You can read the full text of the remarks at the link, but the gist of Pompeo's remarks was that:
1. The U.S. is, and always has been, a "force for good" in the Middle East,
2. That Iran, OTOH, is massively evil and stinky and bad.
3. That Obama was almost as bad and stinky as Iran because he tippy-toed around in the Middle East while "apologizing" for bad U.S. behavior,
4. Unlike Trump, who is a real Man and loves him some muscular Christian war against eeeeevil Islamist terrorism and Iran,
5. That Real Muslims like y'all love, too!
Fred Kaplan sums up the problems with this nonsense better than I can, so I can't do better than quote him:
“America is a force for good in the Middle East,” Pompeo said at the start of his speech. But to the extent he defined good, it was solely in terms of helping certain allies (mainly Israel, Egypt, and Saudi Arabia) while hurting certain enemies (ISIS, terrorists, and especially Iran). There was no recognition of complexity: Nothing was said about the Saudi bombing of Yemen (only Iran was painted as a force for bad, contrary to human-rights organizations); nothing was said about Trump’s divisions with Europe over Iran; nothing was said (one way or the other) about the role of Russia or Turkey in the Syrian conflict, or the Saudi murder of a U.S.-based journalist.My question, though, is this - is this really "indulging in partisan mythologies"?

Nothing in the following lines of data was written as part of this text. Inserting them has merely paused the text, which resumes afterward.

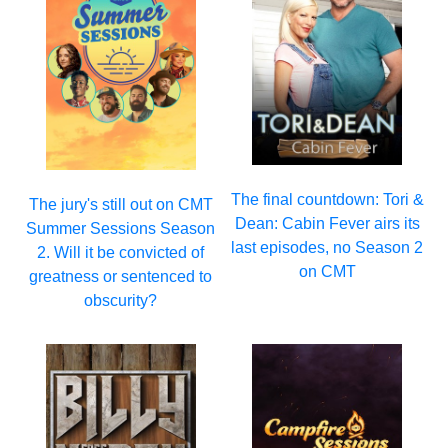
The final countdown: Tori &
The jury's still out on CMT
Dean: Cabin Fever airs its
Summer Sessions Season
last episodes, no Season 2
2. Will it be convicted of
on CMT
greatness or sentenced to
obscurity?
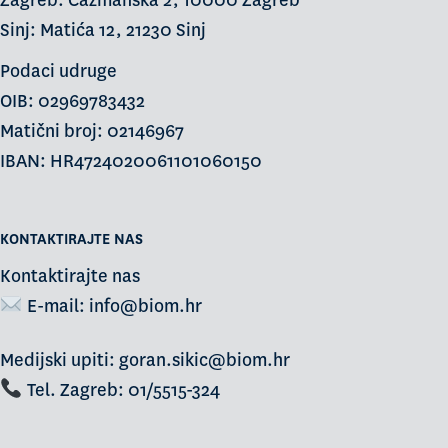
Zagreb: Čazmanska 2, 10000 Zagreb
Sinj: Matića 12, 21230 Sinj
Podaci udruge
OIB: 02969783432
Matični broj: 02146967
IBAN: HR4724020061101060150
KONTAKTIRAJTE NAS
Kontaktirajte nas
E-mail:
info@biom.hr
Medijski upiti: goran.sikic@biom.hr
Tel. Zagreb: 01/5515-324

Obama may have been naïve in hoping that the pursuit of common ground and mutual interests might soothe the ancient tensions between Shiite and Sunni Muslims or upend the chessboard of Great Game geopolitics that have played on those tensions for centuries. But Pompeo’s speech makes clearer than ever that Trump has no interest in trying to soothe anything: He wants to take sides in the conflict, join the war—but even here, he has no idea how to do so with authority or effectiveness. He is indulging in partisan mythologies that bear little relation to the actual past and shed little insight on a fruitful way forward."
Or does this joker - and, by inference, his Orange Master - truly believe this nonsense?
I think the difference makes a difference, and that, in turn, goes back to the issue k about the difference between Trump and the Trumpkins words, and deeds.
If this Pompeo word salad is simply an attempt to blow more smoke up the Arab world's backside, that's one thing. Propaganda and blather can be simply the bodyguard of lies that can be re-arranged, or abandoned, as needed. A realistic Middle Eastern policy can be crafted with one hand whilst the other performs silly magic tricks to distract the
But the precedent here is the Bushies. I truly believe that the bulk of the Bush cabal really, truly believed their neo-conservative nonsense about smoking guns and mushroom clouds and letting freedom reign. The cynics, the Cheneys, were the minority. I think the bulk of the Bush coterie were captured by their own rhetorical disinformation and air-castle fantasies.
The trouble with sussing out the difference is the long history of piss-poor U.S. geopolitical strategic thinking. It's damn deadly difficult to determine whether the mistakes are deliberate and caused by a boneheaded idee fixee' driven into the policymakers heads by some political philosophy (whether Ayn Randian free market fantasies or "liberal interventionist" fantasies really makes no nevermind...), or whether they were simply mistakes driven by poor intelligence analyses and craptacular institutional structures of the U.S. geopolitical decisionmaking apparatus.
I think it makes a big difference whether these people are the fools, or the fooled.
But I'm damned if I can figure out which.